AI Cannot Be ‘Inventor’ of Creative Works, Says Govt’s Draft IP Plan; Approach to AI Use of Actors’ Voices to Be Reviewed

Reuter/file photo
Figurines with computers and smartphones are seen in front of the words “Artificial Intelligence AI” in this illustration taken on Feb. 19, 2024.

Even if AI is used in a creative work, a human being must be the “inventor” of the work, according to a draft of the government’s “Intellectual Property Promotion Plan 2024,” it has been learned.

The draft will be finalized soon by the government’s Intellectual Property Strategy Headquarters, which is chaired by Prime Minister Fumio Kishida.

As to the voices of actors and voice actors, which are not protected under the current Unfair Competition Prevention Law, the draft also states that the principles on intellectual properties of such voices will be rethought.

The draft notes that at the current level of AI, “it is not possible to confirm that the AI itself is engaged in creative activities autonomously and apart from human involvement.” It adds that “a natural person should be recognized as the inventor.”

Similar opinions have been expressed in the judicial field as well.
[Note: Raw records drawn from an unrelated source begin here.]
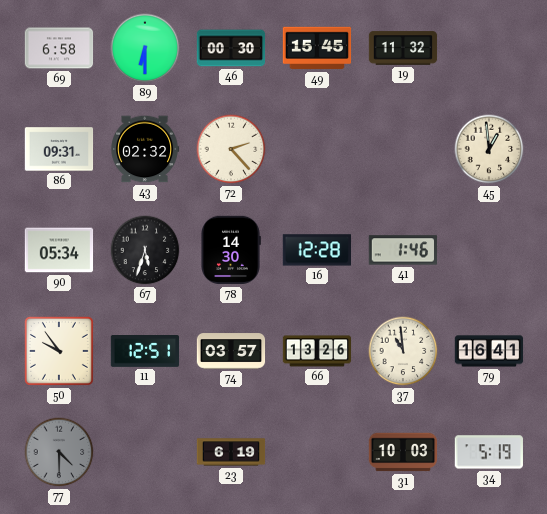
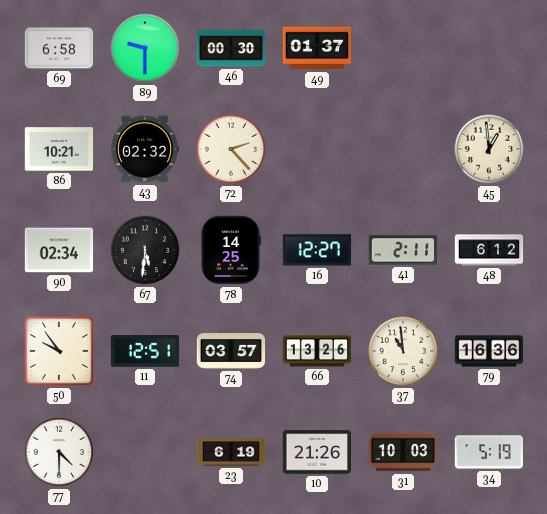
89: 6:30 -> 9:30
49: 15:45 -> 01:37
19: 11:32 -> none
86: 09:31 -> 10:21
90: 05:34 -> 02:34
67: 5:33 -> 5:31
78: 14:30 -> 14:25
16: 12:28 -> 12:27
41: 1:46 -> 2:11
48: none -> 6:12
79: 16:41 -> 16:36
77 dial: grey -> white
10: none -> 21:26
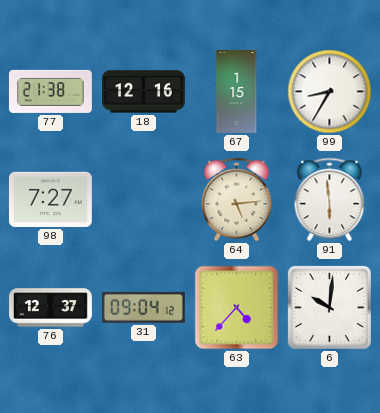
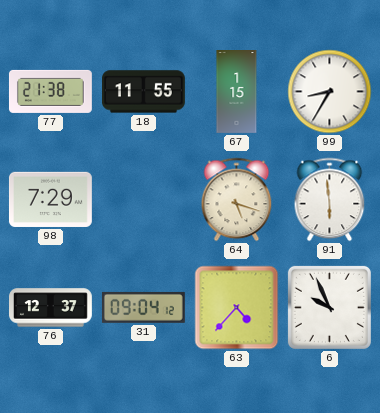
18: 12:16 -> 11:55
98: 7:27 -> 7:29
64: 5:14 -> 5:18
6: 10:01 -> 9:56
The Tokyo District Court dismissed on May 16 a lawsuit filed against the government by an American engineer, who claimed that the Japan Patent Office illegally rejected their patent application that named AI as the inventor. The court made its dismissal on the grounds that “‘inventor’ as defined by the Patent Law is limited to natural persons.”

The draft does, however, anticipate a rapid development of AI that would allow it to complete the novel parts of an invention by itself. “We will continue to examine [protections], taking into account technological progress, international trends and needs,” it states.

Generative AI has also been used to imitate the voices of some actors and voice actors, which were then circulated on social media. The draft states that the “mindset” for how to handle generative AI using and generating the voices of actors and voice actors “will be reviewed.”

As for copyrights, the draft only states that “awareness will be raised” about the “mindset” of the Copyright Law to clarify interpretations of the law, which was released in March by a subcommittee of the Cultural Affairs Council under the Cultural Affairs Agency. The draft does not touch on revisions to the Copyright Law.

And as for measures against the illegal distribution of anime online, the draft stresses the need to “promote the strengthening of strict border controls,” and includes a policy on promoting international cooperation in investigations. Given the need for the government to be actively involved in shaping international rules as new international markets emerge through tech development, the draft also suggests formulating a “national standards strategy” and developing a system to promote this strategy.